Press TV: You have worked with those experts in The Hague. You have worked with people of power within the OPCW. Why do you think those organizations that are in charge of non-proliferation, that are in charge of inspecting countries, inspecting possession of weapons of mass destruction, why those organizations are not trying to find what is going on in Israel?
Gharibabadi: There have been many causes specifically by the IAEA, and also the OPCW in The Hague to have inspections of the Israeli regime to see whether it possesses chemical weapons or nuclear weapons. All these [efforts] have been rejected by the Israeli regime.
An also the Israeli regime has been supported by its allies, specifically by some Western European countries and also the United States. You know, when it comes to international law, unfortunately, if you are not a member of these kinds of treaties, you are exempted.
Israel is not a party to these kinds of treaties. So it does not have obligations. Simply they say we do not have any obligations because we are not a member.
When the nuclear issue of Iran was actually under discussion in the IAEA, we had told them, ‘Is it a good idea actually for Iran to withdraw from NPT?’… They (Israelis) say simply they are not a member. Those powers are not exerting pressure on Israel to concede to these kinds of treaties.
By the way, when it comes to for an example these important organizations in The Hague and in Vienna, dealing with chemical weapons, and also nuclear weapons, the Non-Aligned Movement that is composed of more than 120 countries in the international community, has all requested to have a look at the issues in Israel, and also to put pressure on Israel to concede these treaties. This is very simple and very bitter reality. This is a reality but should be called bitter reality. When you are supported by big powers and you are not member to this kind of treaties. So you are exempted.

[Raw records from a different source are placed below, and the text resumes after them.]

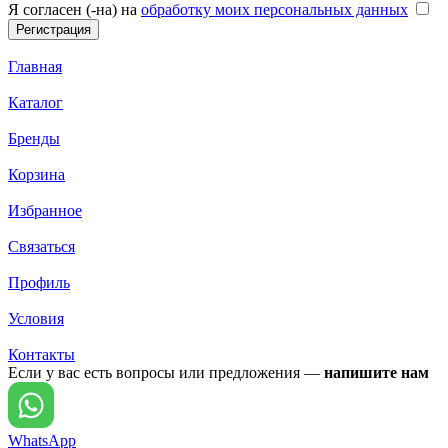
Я согласен (-на) на
обработку моих персональных данных
Главная
Каталог
Бренды
Корзина
Избранное
Связаться
Профиль
Условия
Контакты
Если у вас есть вопросы или предложения —
напишите нам
WhatsApp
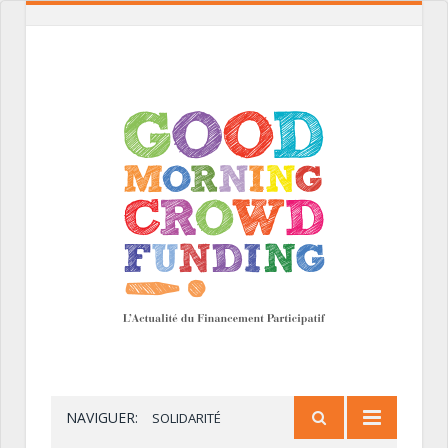
NAVIGUER:
SOLIDARITÉ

Press TV: You are also Iran’s human right deputy chief. I have to ask a question. Are you personally satisfied with Iran’s human rights record?

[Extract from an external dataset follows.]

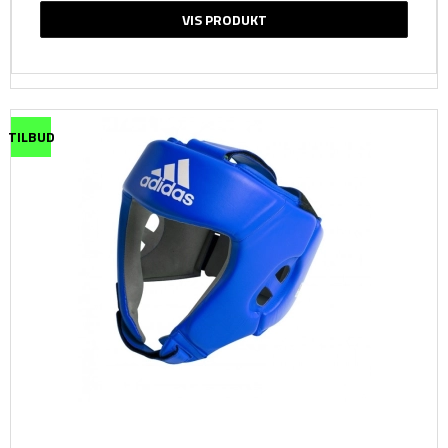
VIS PRODUKT
TILBUD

Gharibabadi: When I was as an ambassador to The Hague, during my negotiations with the politicians and members of foreign services in The Hague, when we were discussing the issue of human rights, I had always told them that we do not claim that we have the best mechanism for the human rights, and no other country can claim that it has the best system for the human rights. The issue of human rights is progressing. For an example, when we had a revolution in 1979, when you compare the Islamic Republic of Iran before the revolution, or compare the current situation to preserve the rights of the citizens and also human rights, for an example, we have made huge progress compared to 1979. So it is a continued process.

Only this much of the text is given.